Derek Armstrong

No. 60
- Position: Guard

Personal information
- Born: June 19, 1981 (age 45) Perth, Ontario, Canada
- Listed height: 6 ft 2 in (1.88 m)
- Listed weight: 300 lb (136 kg)

Career information
- University: St. Francis Xavier
- CFL draft: 2006: 5th round, 38th overall pick

Career history
- Calgary Stampeders (2006–2009); Winnipeg Blue Bombers (2009);

Awards and highlights
- Grey Cup champion (2008); 2003 and 2005 AUS Linemen of the Year; 2003 CIS All-Canadian;
- Stats at CFL.ca (archive)

= Derek Armstrong (gridiron football) =

Canadian football player (born 1981)

Derek Armstrong (born June 19, 1981) is a Canadian former professional football guard.

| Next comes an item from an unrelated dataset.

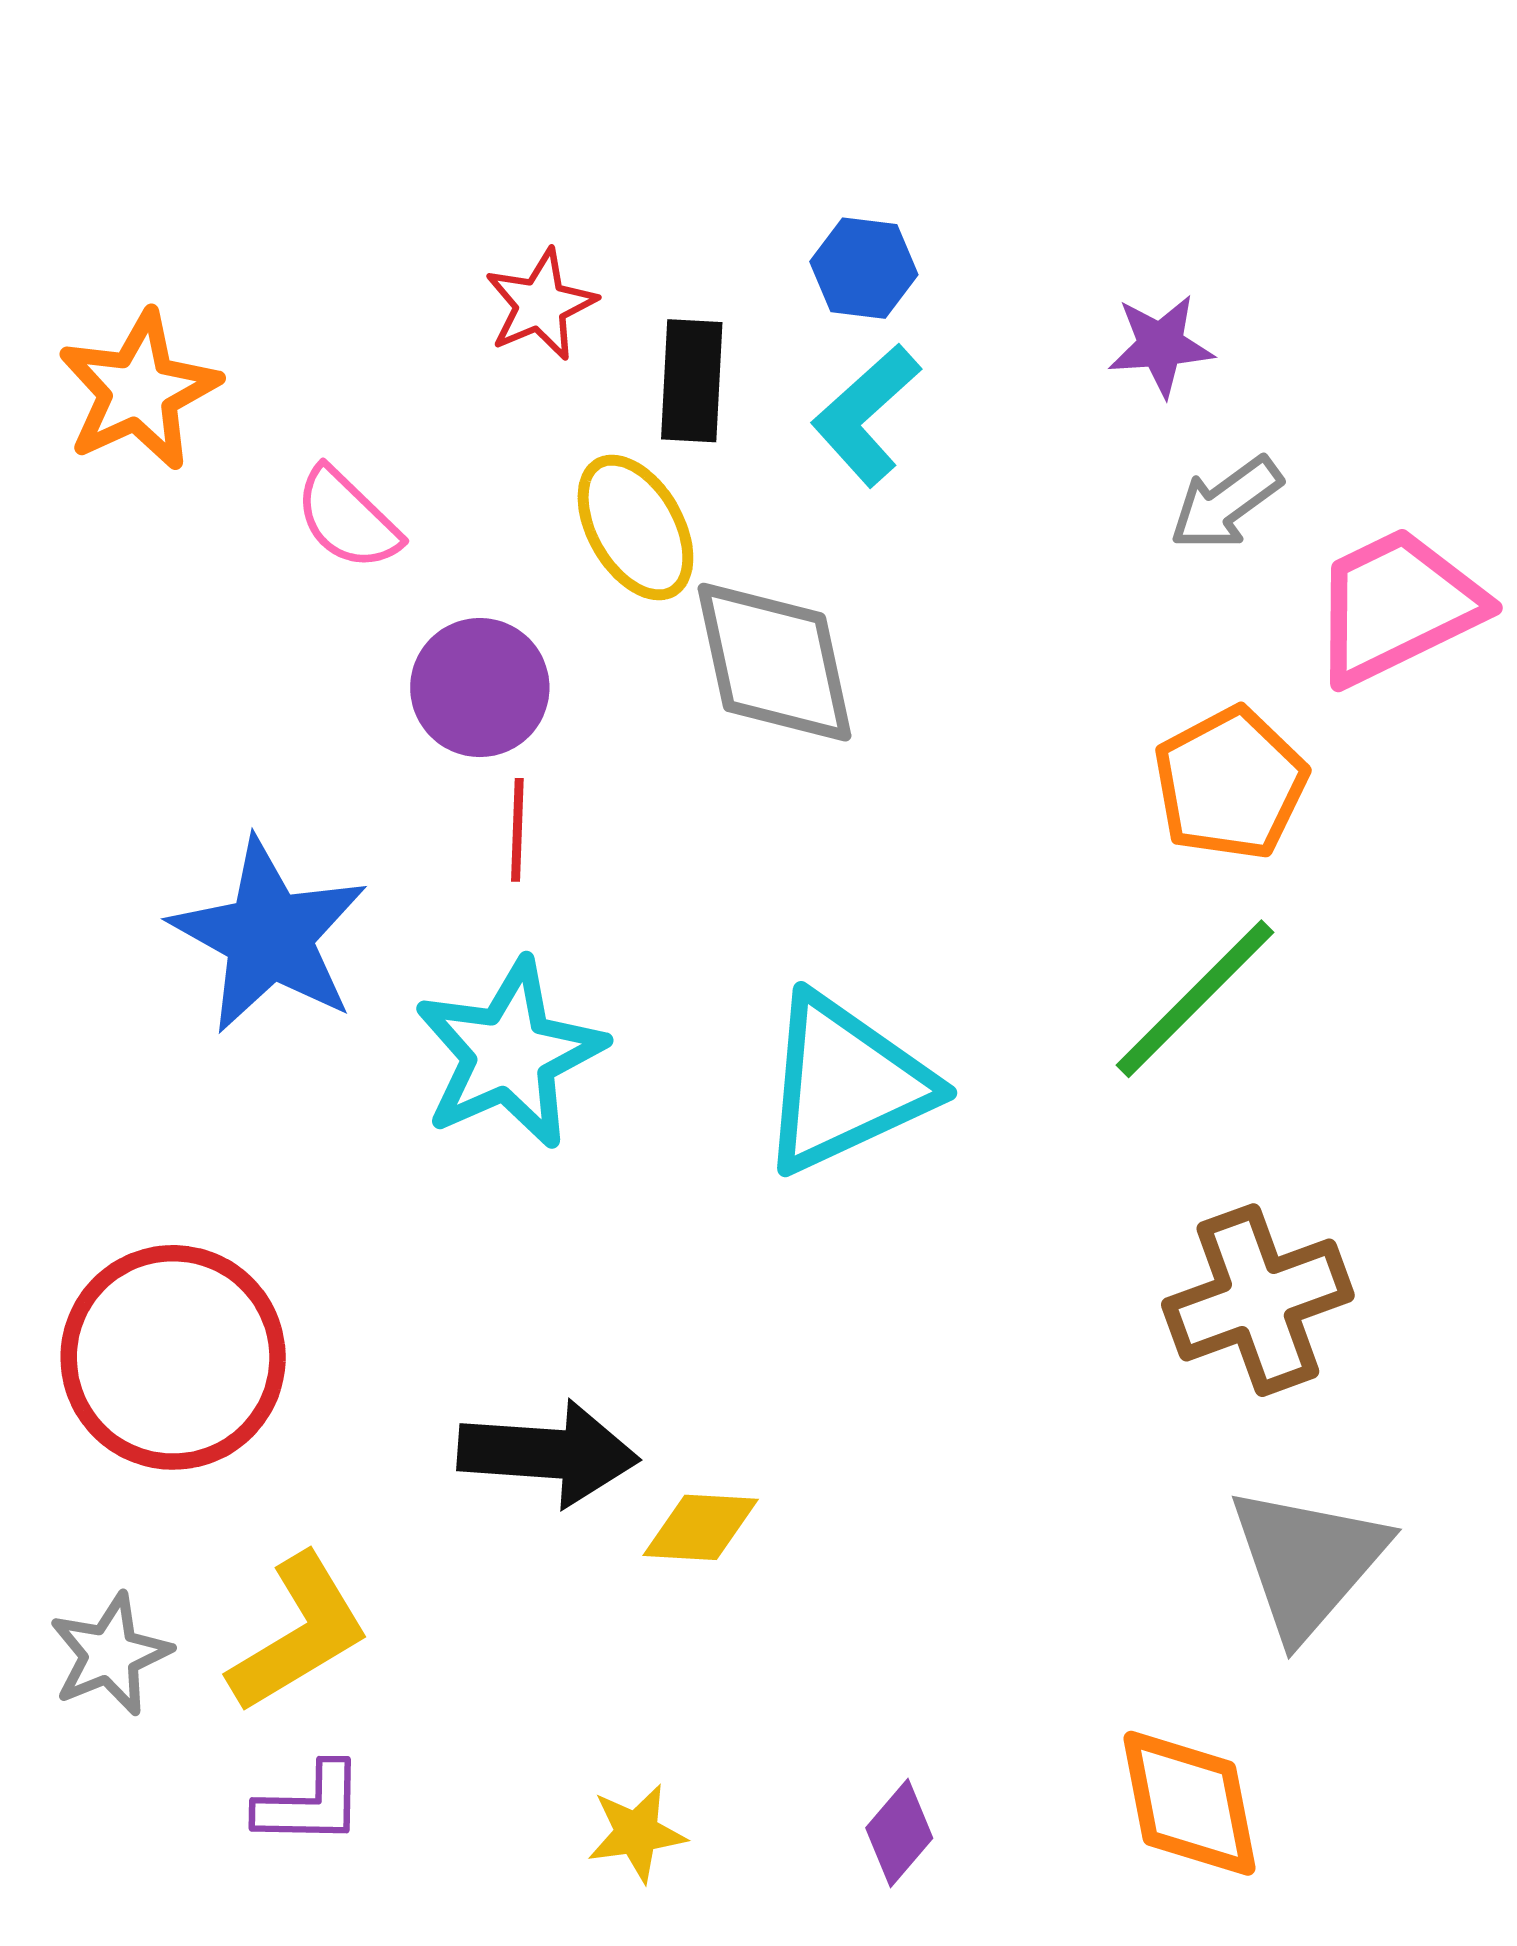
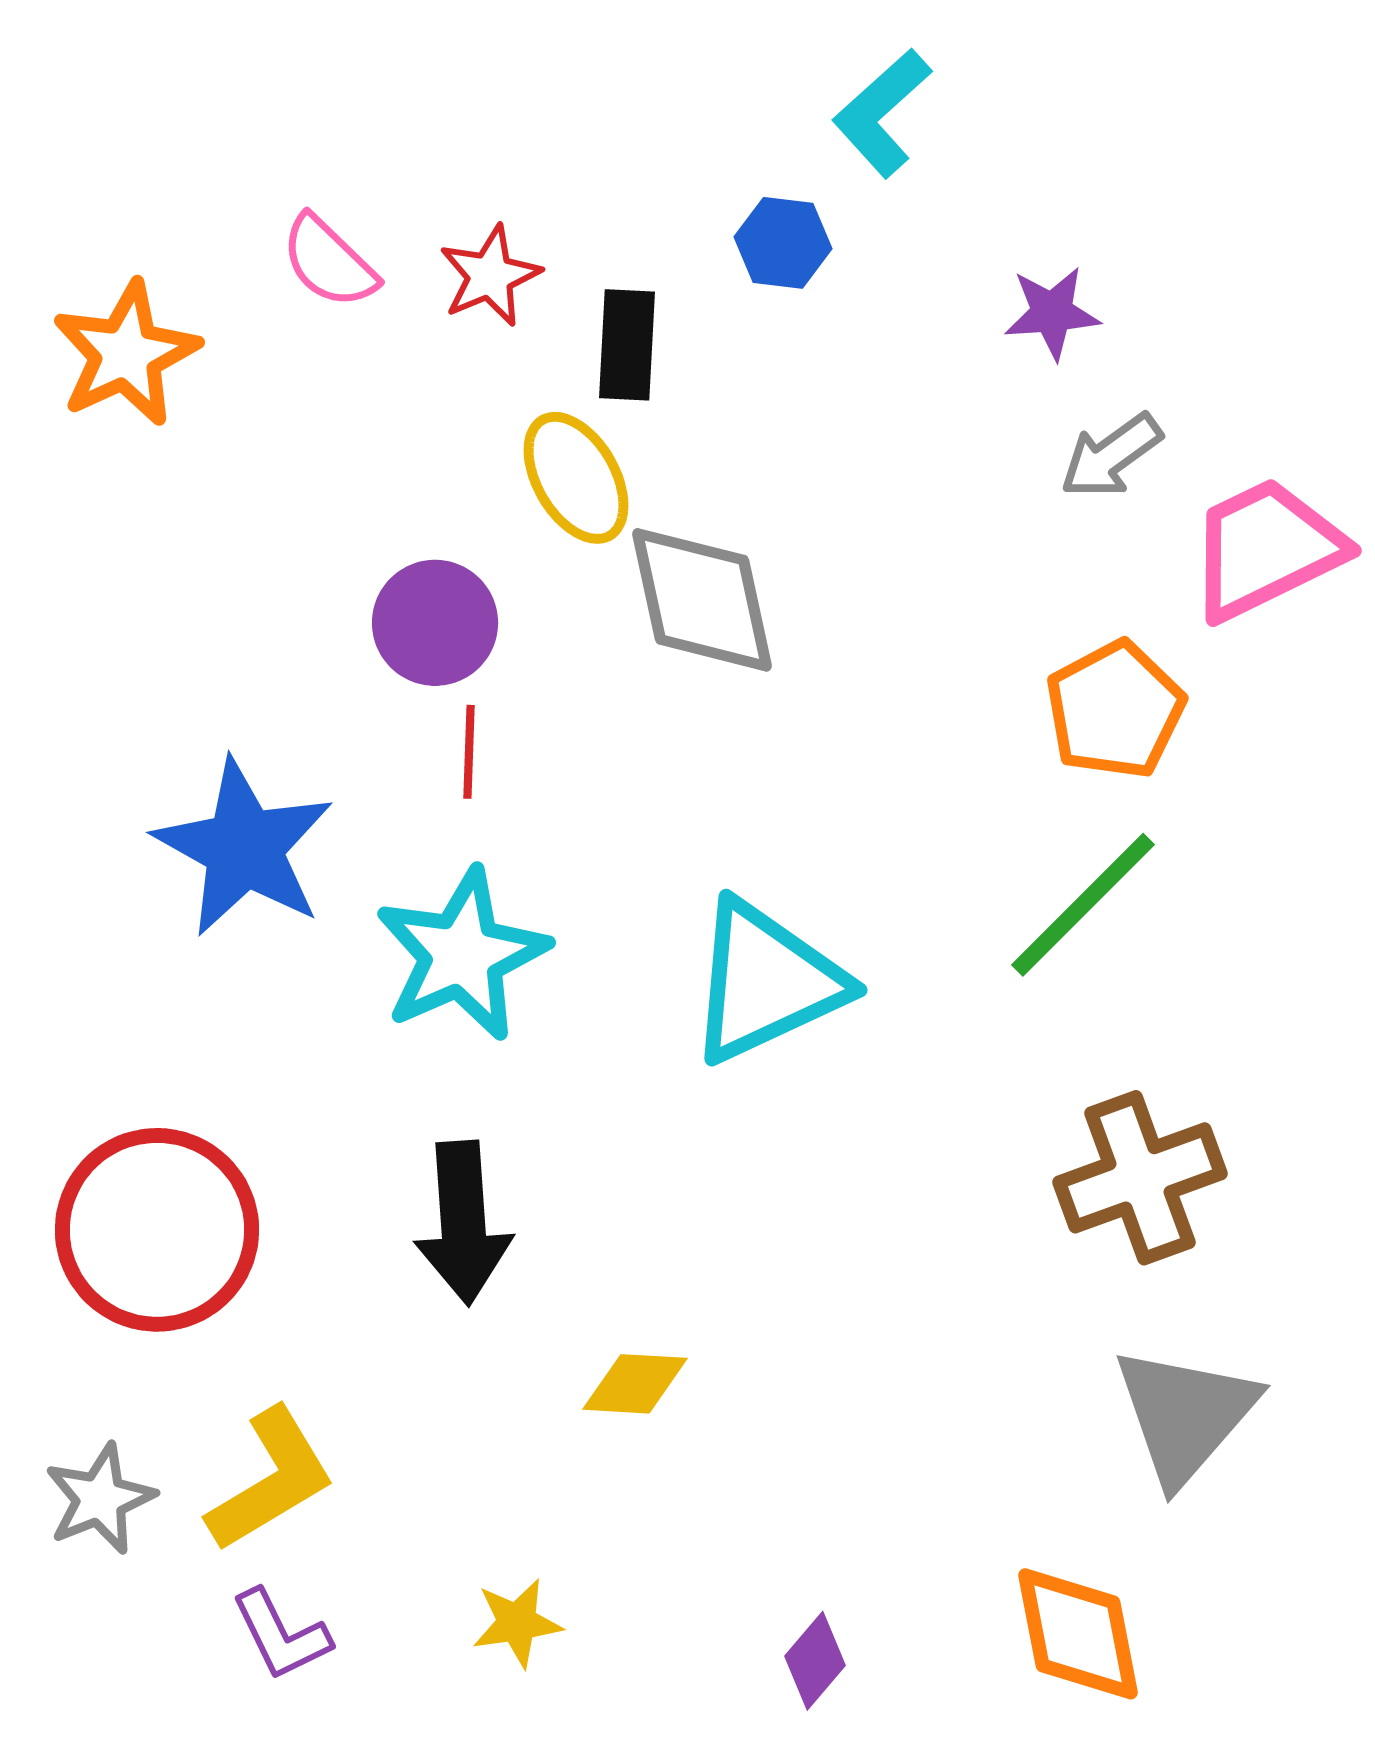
cyan L-shape: (866, 415) -> (882, 113), moved
pink semicircle: (347, 519) -> (329, 262), moved
black arrow: (548, 1453) -> (463, 1223), moved, turned 82
purple L-shape: (310, 1804) -> (281, 1635), turned 63
yellow star: (637, 1833) -> (517, 1623), moved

He was drafted in the fifth round with the 38th overall pick in the 2006 CFL draft by the Calgary Stampeders. He played CIS Football with St. Francis Xavier University. During the 2009 CFL season the Calgary Stampeders traded defensive lineman Odell Willis and receivers Titus Ryan, and Jabari Arthur to the Winnipeg Blue Bombers in exchange for receivers Romby Bryant and Arjei Franklin. These two teams also agreed that Armstrong would be involved in the trade, but would remain Calgary property until the end of the season, so following the 2009 season Armstrong was traded to Winnipeg.